As in other violent conflicts in recent years, the spotlight is on Facebook for allowing these actors to polarize public opinion by dividing users in like-minded “herds,” as whisteblower Frances Haugen said last week. The platform has now blocked access to some accounts of Russian state-run media outlets, and both Facebook and Google-owned YouTube have blocked these media from advertising globally. Twitter has suspended all advertising in Russia and Ukraine. Russia had partially restricted access to Facebook on Friday. According to Facebook’s parent company Meta this was in retaliation to the company’s refusal to stop fact-checking posts by state-owned Russian media.

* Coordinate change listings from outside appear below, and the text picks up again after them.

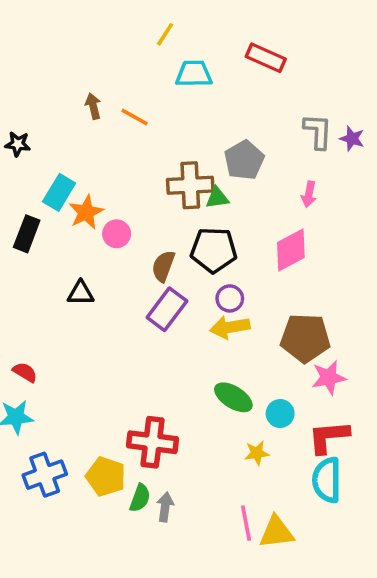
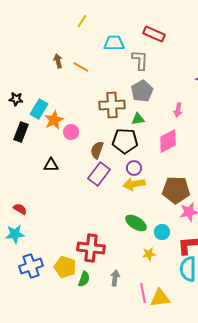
yellow line: (165, 34) -> (82, 21), moved
gray L-shape: (318, 131) -> (140, 60), moved
black star: (18, 144) -> (16, 99), moved
green triangle: (217, 198) -> (138, 119), moved
gray arrow: (165, 507) -> (115, 278), moved

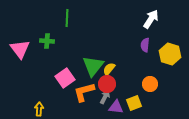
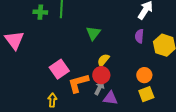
green cross: (47, 41) -> (40, 12), moved
green triangle: (93, 66) -> (93, 33), moved, size x0.7
yellow square: (134, 103) -> (146, 94), moved
yellow arrow: (39, 109) -> (52, 100), moved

According to critics, Facebook and others are not doing enough. According to the Center on Countering Digital Hate, Facebook is failing to label the majority of Russian propaganda. “The justification for the Russian war against Ukraine was built on Facebook,” the organization’s Chief Executive Iman Ahmed wrote on Tech Policy Press. Users are also experiencing the limitations of content moderation practices. On Friday, journalists at the German newspaper Frankfurter Rundschau reported that trolls and bots were flooding their social media accounts with pro-Putin messages. They could not manage this attack because Facebook limits the amount of comments that can be deleted to 10,000 per day.

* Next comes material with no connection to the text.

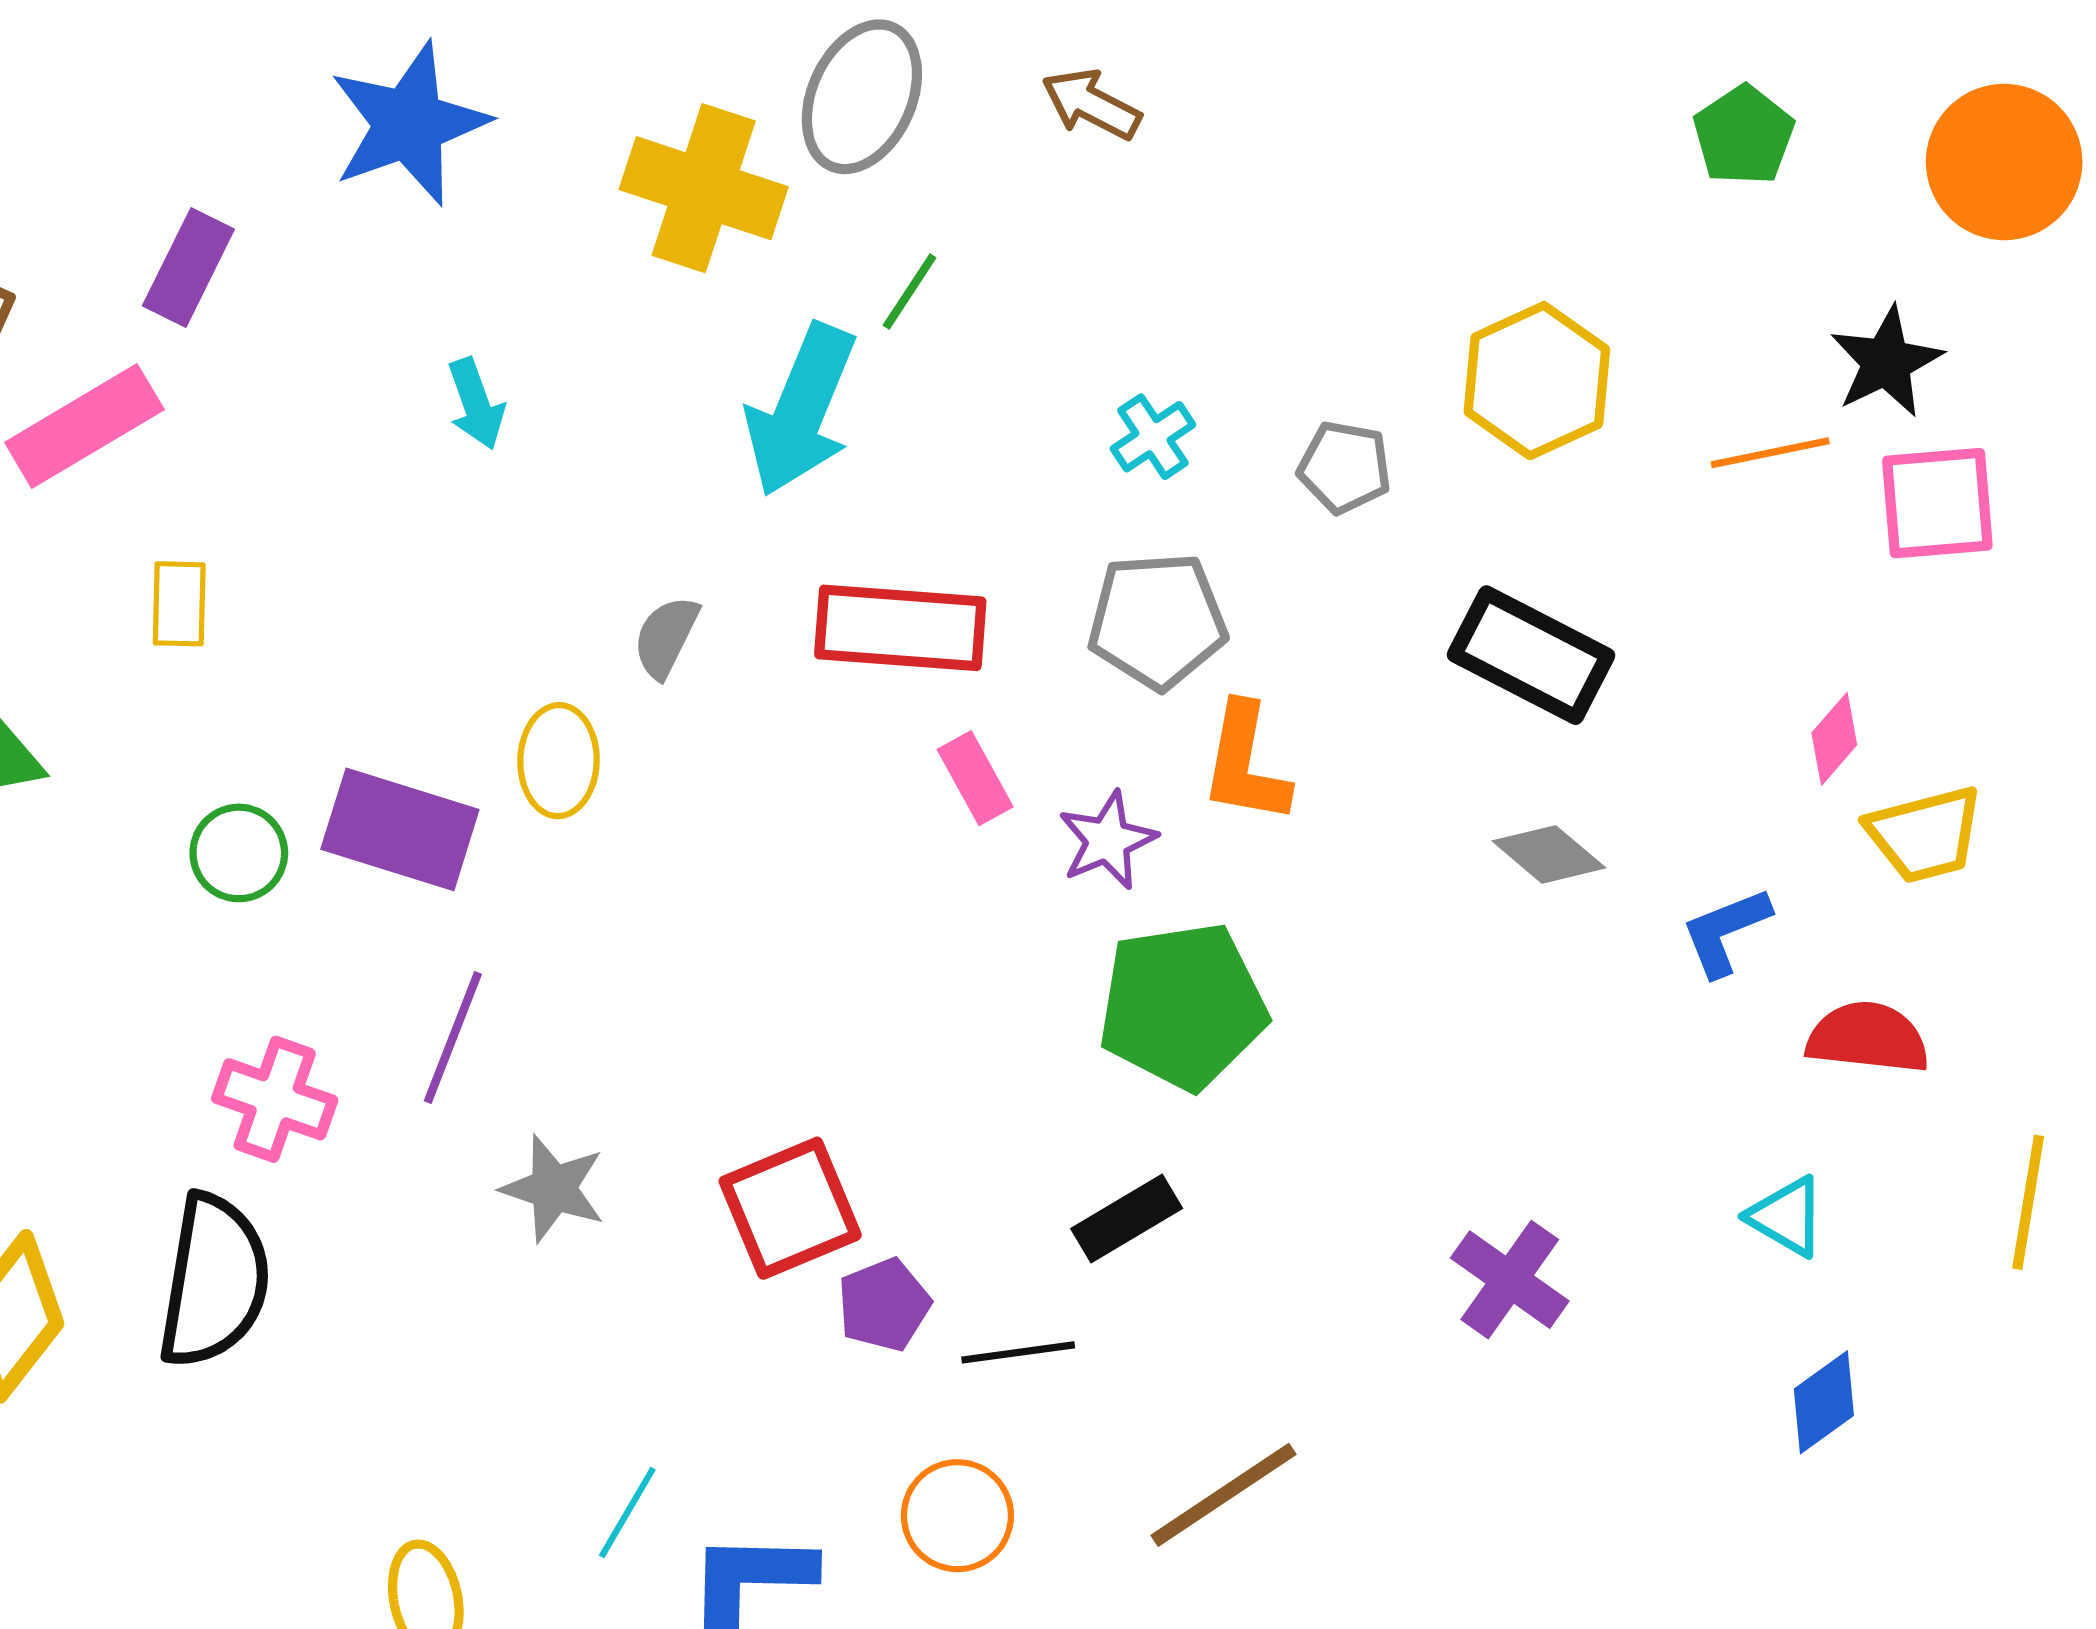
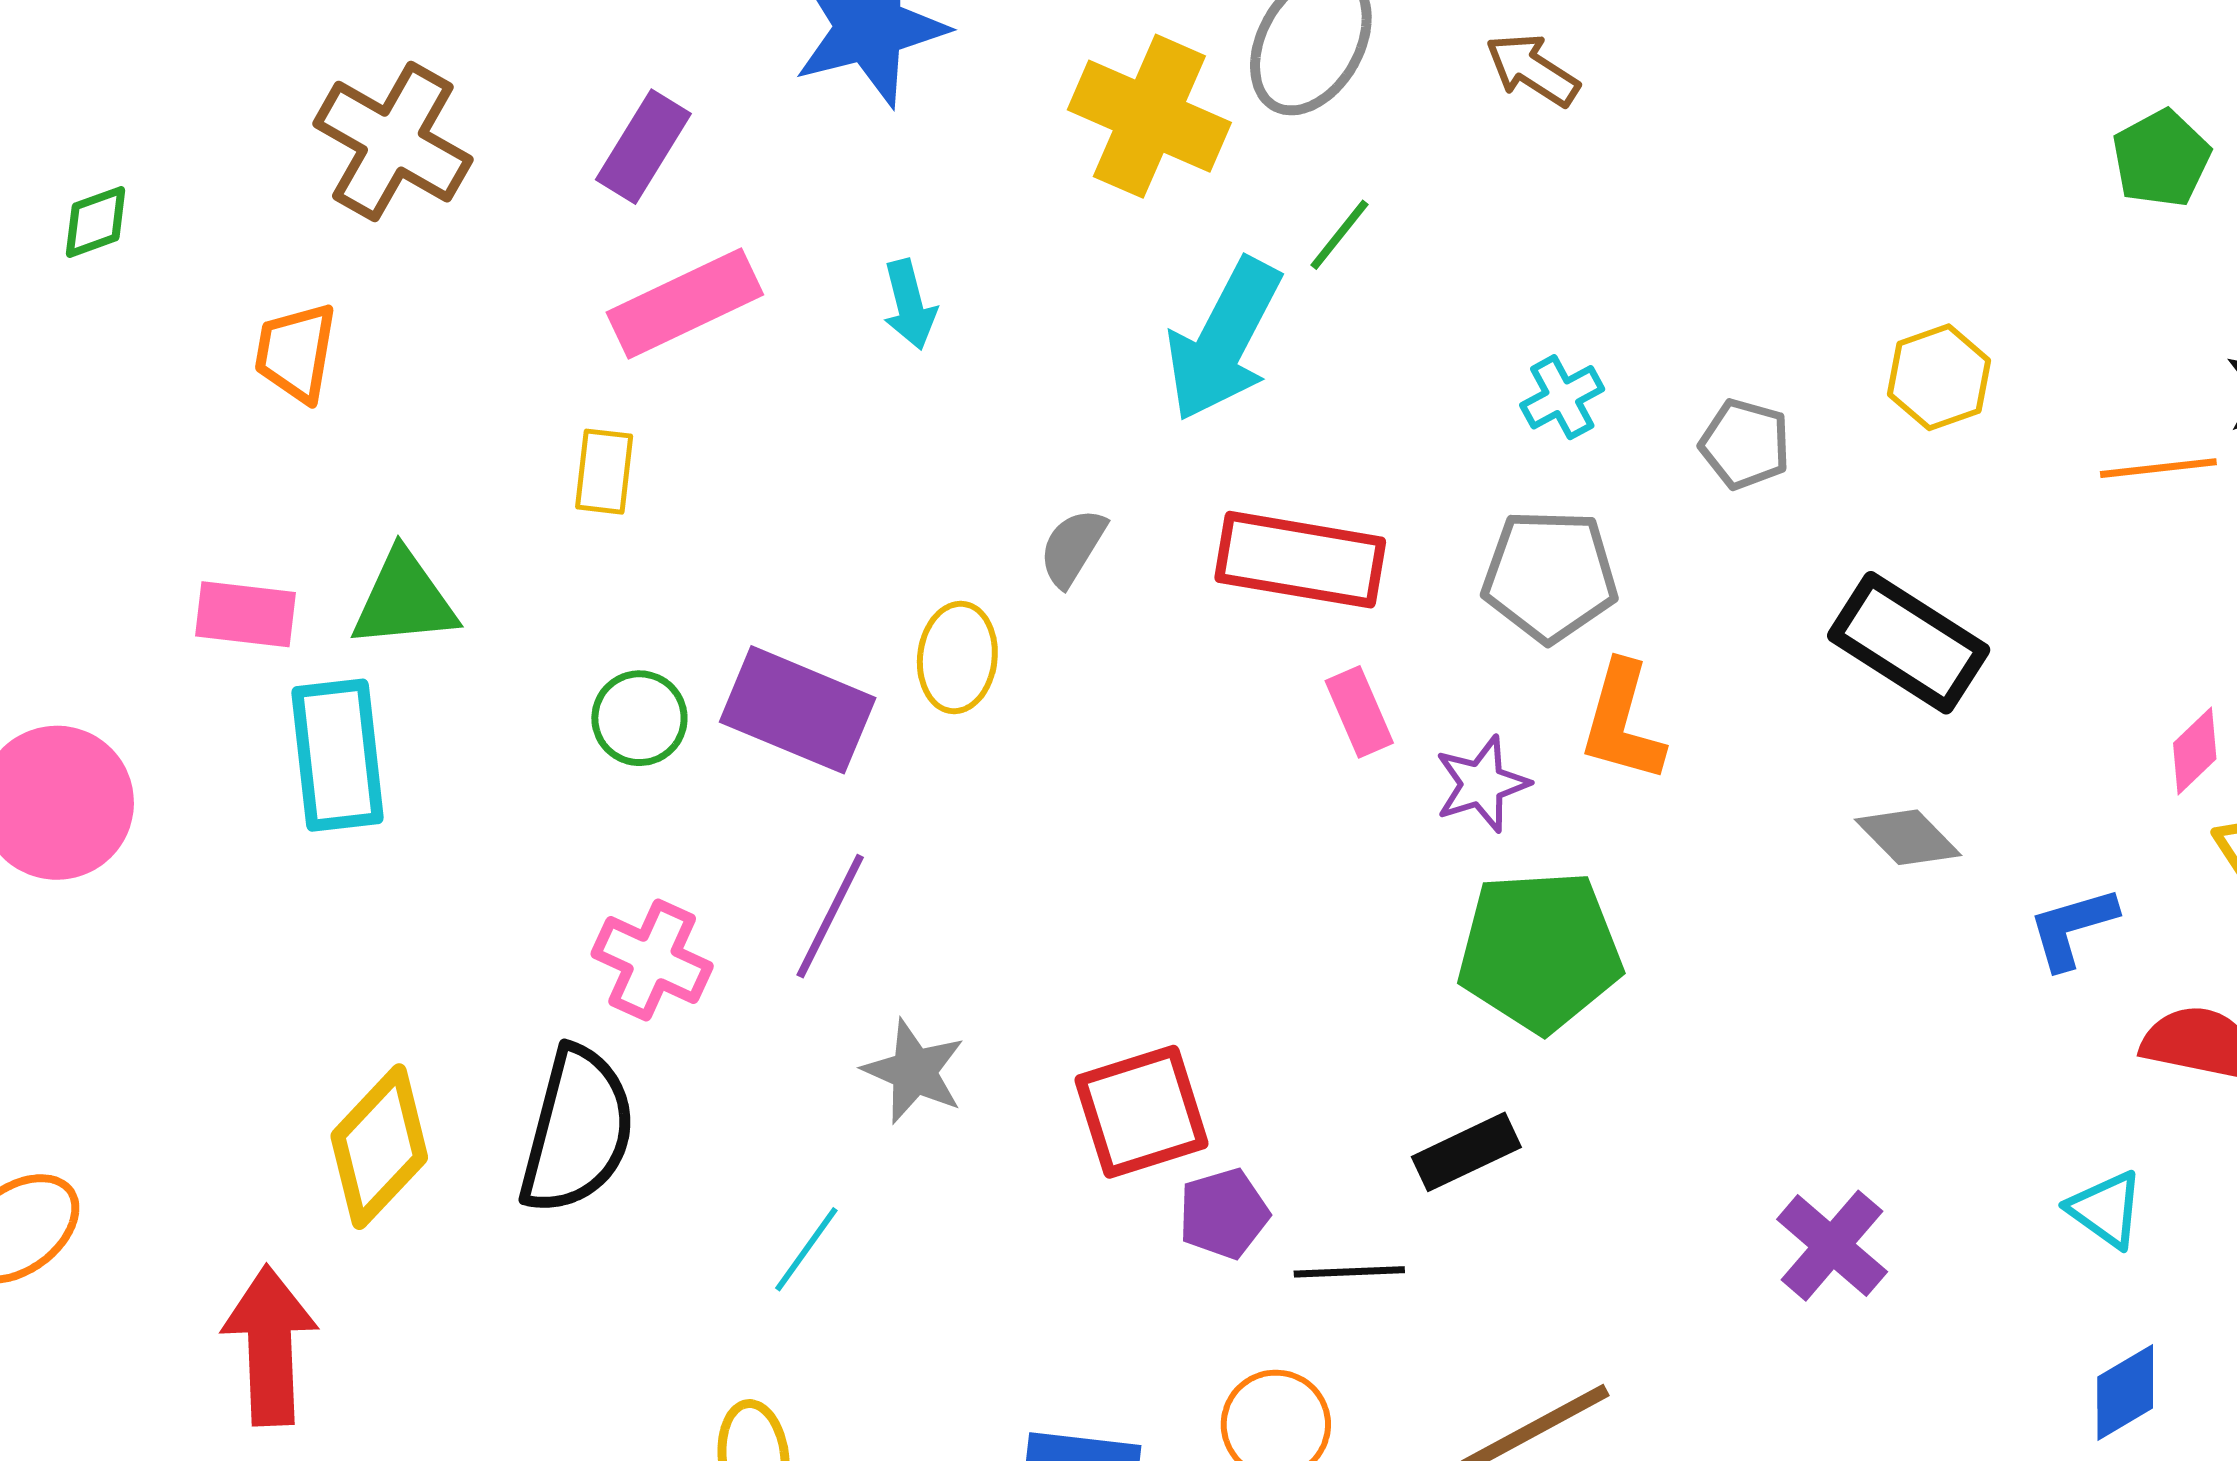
yellow hexagon: (1537, 381) -> (1939, 377), size x0.7
pink rectangle: (84, 426) -> (685, 303), moved
cyan line: (627, 1512) -> (806, 1249), moved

Putin’s war in Ukraine is only the latest example of the dangers of a social media business model that rewards divisive content. Algorithmic promotion and monetization of such content has played a role in the persecution of the Rohingya minority in Myanmar, the storming of the U.S. capitol by an angry mob unwilling to accept Donald Trump’s election defeat on January 6, 2021, and in a vocal anti-science movement during the Covid-19 pandemic. The catastrophic events in Ukraine add to the urgency to the EU’s plan to regulate these platforms in the Digital Services and Digital Markets Acts. But until then, citizens have to rely on their own judgement to tell right from wrong amid an overwhelming real-time information current (see here for a guide on what you can do).
Propaganda has been a part of war since the beginning of history, but never before could it be so widely spread beyond an actual conflict area and targeted to so many different audiences (see the article “Russia lies in four directions” as well as a Tech Policy Press interview with its author Clint Watts). “CNN brought once-distant wars into our living rooms, but TikTok and YouTube and Twitter have put them in our pockets,” writes Veronica Irwin in the Protocol Source Code newsletter. At least in countries with a free internet, the platform economy gives citizens around the world unprecedented access to independent and unfiltered information, such as eyewitness accounts from Ukraine. At the same time, the deluge of fake and harmful content is a powerful reminder that human-made technology is never neutral.